Decrypting the drive

That’s exactly 16 bytes, enough for a 128-bit key. As we know, Android’s FDE implementation uses an AES 128-bit key, so it’s a good bet that adoptable storage uses a similar (or identical) implementation. Looking at the start and end of our android_expand partition doesn’t reveal any readable info, nor is it similar to Android’s crypto footer, or LUKS‘s header. Therefore, we need to guess the encryption mode and/or any related parameters. Looking once again at Android’s FDE implementation (which is based on the dm-crypt target of Linux’s device-mapper), we see that the encryption mode used is aes-cbc-essiv:sha256. After consulting dm-crypt’s mapping table reference, we see that the remaining parameters we need are the IV offset and the starting offset of encrypted data. Since the IV offset is usually zero, and most probably the entire android_expand partition (offset 0) is encrypted, the command we need to map the encrypted partition becomes the following:

# dmsetup create crypt1 --table "0 `blockdev --getsize /dev/sdb2` crypt 
aes-cbc-essiv:sha256 00010203040506070809010a0b0c0d0e0f 0 /dev/sdb2 0"

It completes with error, so we can now try to mount the mapped device, again guessing that the file system is most probably ext4 (or you can inspect the mapped device and find the superblock first, if you want to be extra diligent).

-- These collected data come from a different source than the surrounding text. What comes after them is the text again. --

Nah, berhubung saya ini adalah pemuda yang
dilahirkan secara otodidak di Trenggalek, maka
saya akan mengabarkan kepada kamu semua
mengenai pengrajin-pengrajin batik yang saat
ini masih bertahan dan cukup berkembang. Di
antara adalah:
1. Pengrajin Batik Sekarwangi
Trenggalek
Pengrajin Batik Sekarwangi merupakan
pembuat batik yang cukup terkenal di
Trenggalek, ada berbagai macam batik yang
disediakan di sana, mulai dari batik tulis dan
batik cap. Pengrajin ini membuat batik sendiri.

# mount -t ext4 /dev/mapper/crypt1 /mnt/1/
# cd /mnt/1
# find ./ -type d
./
./lost+found
./app
./user
./media
./local
./local/tmp
./misc
./misc/vold
./misc/vold/bench

This reveals a very familiar Android /data layout, and you should see any media and app data you’ve moved to the adopted device. If you copy any files to the mounted device, they should be visible when you mount the drive again in Android.

Storage manager commands

Back in Android, you can use the sm command (probably short for ‘storage manager’) we showed in the first section to list disks and volumes as shown below:

$ sm list-disks
disk:8,16
disk:8,0

$ sm list-volumes
emulated:8,2 unmounted null
private mounted null
private:8,18 mounted 0fd7f1a0-2d27-48f9-8702-a484cb894a92
emulated:8,18 mounted null
emulated unmounted null
private:8,2 mounted a16653c3-6f5e-455c-bb03-70c8a74b109e

If you have root access, you can also partition, format, mount, unmount and forget disks/volumes. The full list of supported commands is shown in the following listing.

$ sm
usage: sm list-disks
sm list-volumes [public|private|emulated|all]
sm has-adoptable
sm get-primary-storage-uuid
sm set-force-adoptable [true|false]

sm partition DISK [public|private|mixed] [ratio]
sm mount VOLUME
sm unmount VOLUME
sm format VOLUME

sm forget [UUID|all]

Most features are also available from the system UI, but sm allows you to customize the ratio of the android_meta and android_expand partitions, as well as to create ‘mixed’ volumes.

Summary

Android M allows for adoptable storage, which is implemented similarly to internal storage FDE — using dm-crypt with a per-volume, static 128-bit AES key, stored in /data/misc/vold/. Once the key is extracted from the device, adopted storage can be mounted and read/written on any Linux machine. Adoptable storage encryption is done purely in software (at least in the current preview build), so its performance is likely comparable to encrypted internal storage on devices that don’t support hardware-accelerated FDE.